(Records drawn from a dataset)
-=-=-=-=-

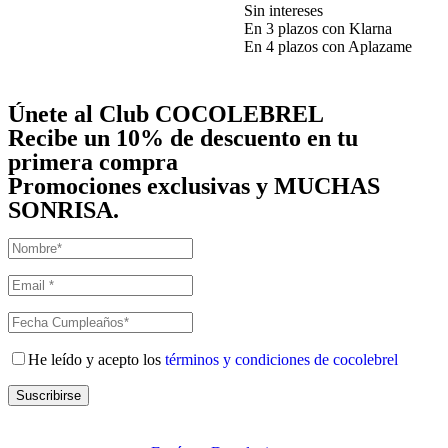
Sin intereses
En 3 plazos con Klarna
En 4 plazos con Aplazame
Únete al Club COCOLEBREL
Recibe un
10% de descuento
en tu
primera compra
Promociones exclusivas y MUCHAS
SONRISA.
He leído y acepto los
términos y condiciones de cocolebrel
Suscribirse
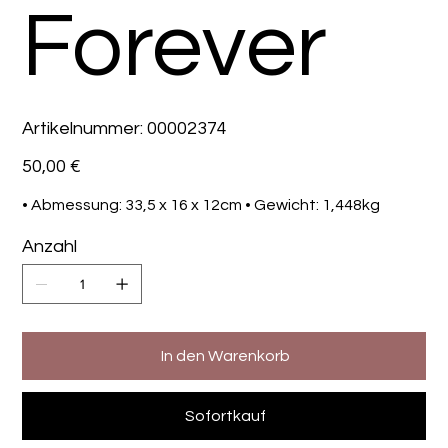
Forever
Artikelnummer:
Artikelnummer:
00002374
00002374
Preis
50,00 €
• Abmessung: 33,5 x 16 x 12cm • Gewicht: 1,448kg
Anzahl
In den Warenkorb
Sofortkauf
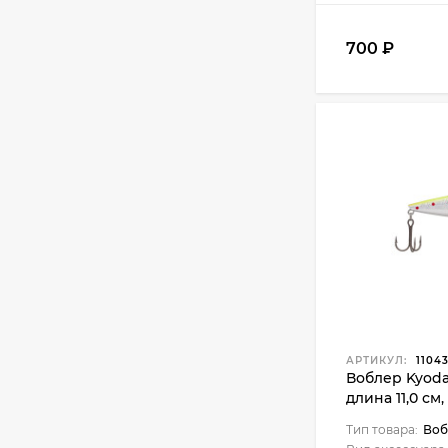
700
₽
АРТИКУЛ:
1104
Воблер Kyoda
длина 11,0 см,
заглубление 0
Тип товара:
Воб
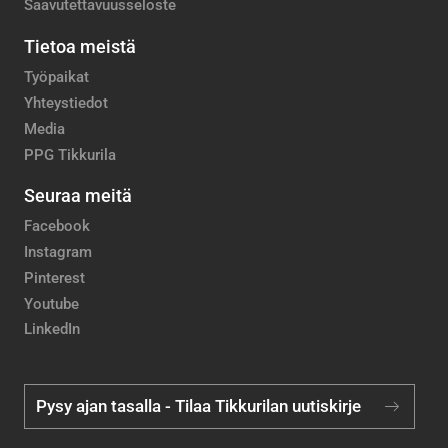
Saavutettavuusseloste
Tietoa meistä
Työpaikat
Yhteystiedot
Media
PPG Tikkurila
Seuraa meitä
Facebook
Instagram
Pinterest
Youtube
LinkedIn
Pysy ajan tasalla - Tilaa Tikkurilan uutiskirje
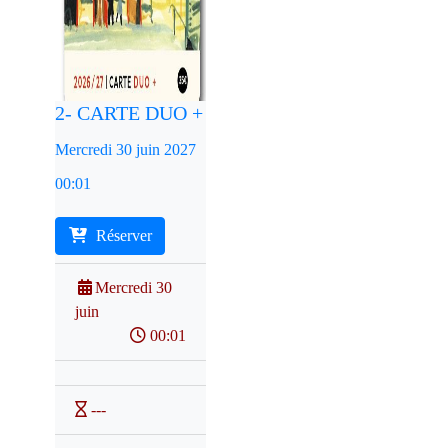
2- CARTE DUO +
Mercredi 30 juin 2027
00:01
Réserver
Mercredi 30
juin
00:01
---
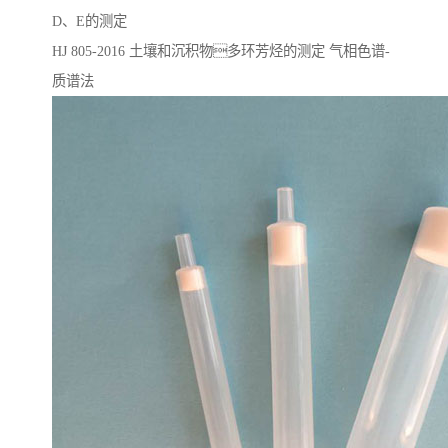
D、E的测定
HJ 805-2016 ⼟壤和沉积物多环芳烃的测定 ⽓相⾊谱-
质谱法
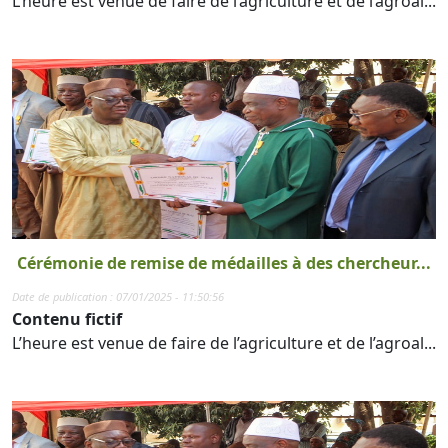
L’heure est venue de faire de l’agriculture et de l’agroal...
Cérémonie de remise de médailles à des chercheur...
Date de publication : 07/01/2025 - 11:50:56
Contenu fictif
L’heure est venue de faire de l’agriculture et de l’agroal...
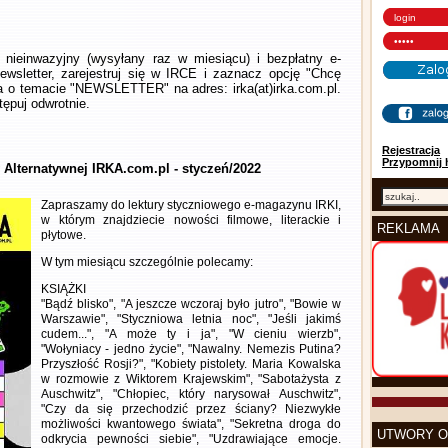
nieinwazyjny (wysyłany raz w miesiącu) i bezpłatny e-
wsletter, zarejestruj się w IRCE i zaznacz opcję "Chcę
la o temacie "NEWSLETTER" na adres: irka(at)irka.com.pl.
ępuj odwrotnie.
Rejestracja
Przypomnij 
y Alternatywnej IRKA.com.pl - styczeń/2022
Zapraszamy do lektury styczniowego e-magazynu IRKI,
w którym znajdziecie nowości filmowe, literackie i
REKLAMA
płytowe.
W tym miesiącu szczególnie polecamy:
KSIĄŻKI
"Bądź blisko", "A jeszcze wczoraj było jutro", "Bowie w
Warszawie", "Styczniowa letnia noc", "Jeśli jakimś
cudem...", "A może ty i ja", "W cieniu wierzb",
"Wołyniacy - jedno życie", "Nawalny. Nemezis Putina?
Przyszłość Rosji?", "Kobiety pistolety. Maria Kowalska
w rozmowie z Wiktorem Krajewskim", "Sabotażysta z
Auschwitz", "Chłopiec, który narysował Auschwitz",
"Czy da się przechodzić przez ściany? Niezwykłe
możliwości kwantowego świata", "Sekretna droga do
UTWORY O
odkrycia pewności siebie", "Uzdrawiające emocje.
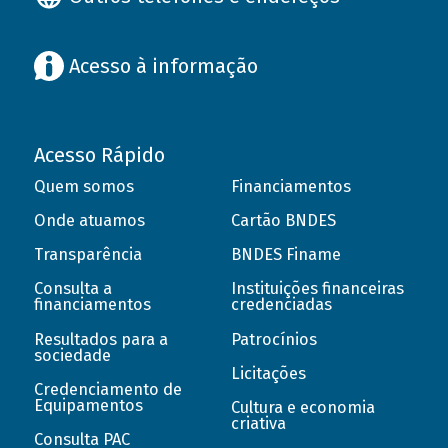
Acesso à informação
Acesso Rápido
Quem somos
Financiamentos
Onde atuamos
Cartão BNDES
Transparência
BNDES Finame
Consulta a
Instituições financeiras
financiamentos
credenciadas
Resultados para a
Patrocínios
sociedade
Licitações
Credenciamento de
Equipamentos
Cultura e economia
criativa
Consulta PAC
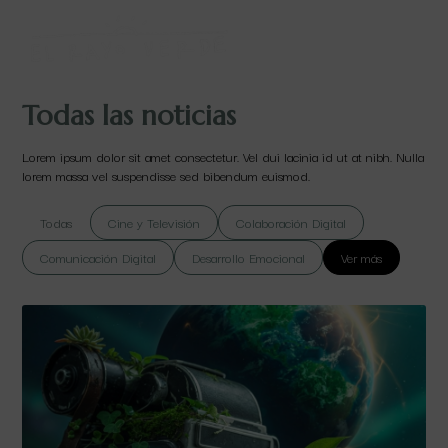
Todas las noticias
Lorem ipsum dolor sit amet consectetur. Vel dui lacinia id ut at nibh. Nulla
lorem massa vel suspendisse sed bibendum euismod.
Todas
Cine y Televisión
Colaboración Digital
Comunicación Digital
Desarrollo Emocional
Ver más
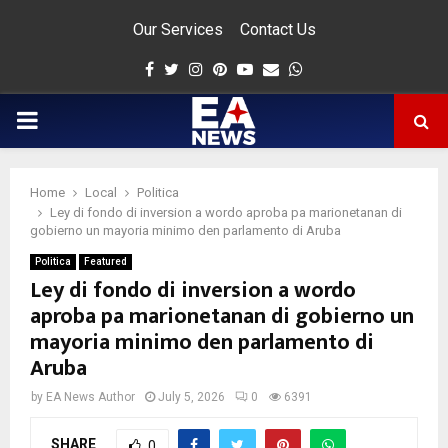
Our Services
Contact Us
Facebook
Twitter
Instagram
Pinterest
Youtube
Email
Whatsapp
PRIMARY
MENU
Home
Local
Politica
app
Ley di fondo di inversion a wordo aproba pa marionetanan di
gobierno un mayoria minimo den parlamento di Aruba
Politica
Featured
Ley di fondo di inversion a wordo
aproba pa marionetanan di gobierno un
mayoria minimo den parlamento di
Aruba
by
EA News Author
July 5, 2026
0
6391
SHARE
0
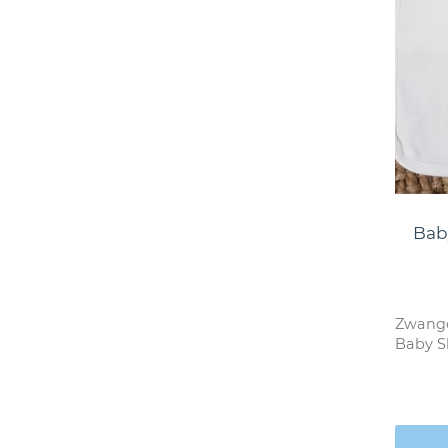
Baby
Zwange
Baby Sl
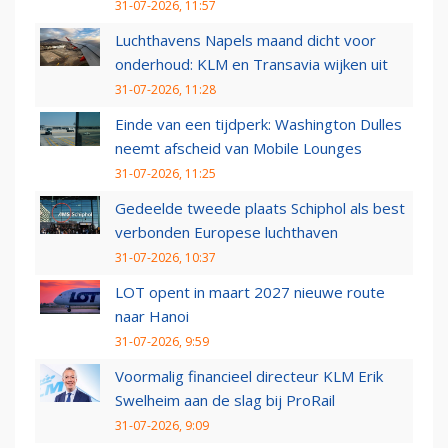
31-07-2026, 11:57
Luchthavens Napels maand dicht voor
onderhoud: KLM en Transavia wijken uit
31-07-2026, 11:28
Einde van een tijdperk: Washington Dulles
neemt afscheid van Mobile Lounges
31-07-2026, 11:25
Gedeelde tweede plaats Schiphol als best
verbonden Europese luchthaven
31-07-2026, 10:37
LOT opent in maart 2027 nieuwe route
naar Hanoi
31-07-2026, 9:59
Voormalig financieel directeur KLM Erik
Swelheim aan de slag bij ProRail
31-07-2026, 9:09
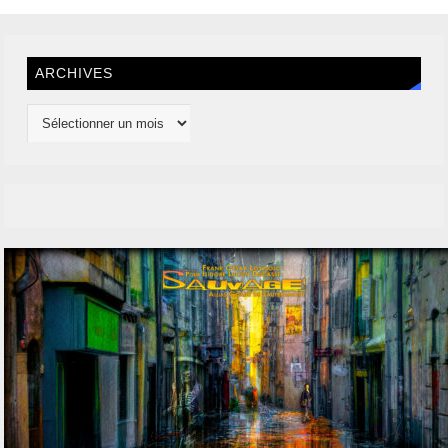
ARCHIVES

-=-=-=-=-

PROBLEM DESCRIPTION:
The answer is a number only: how many lines of the data above include "marionetanan"?

RESULT FOR THIS TASK:
2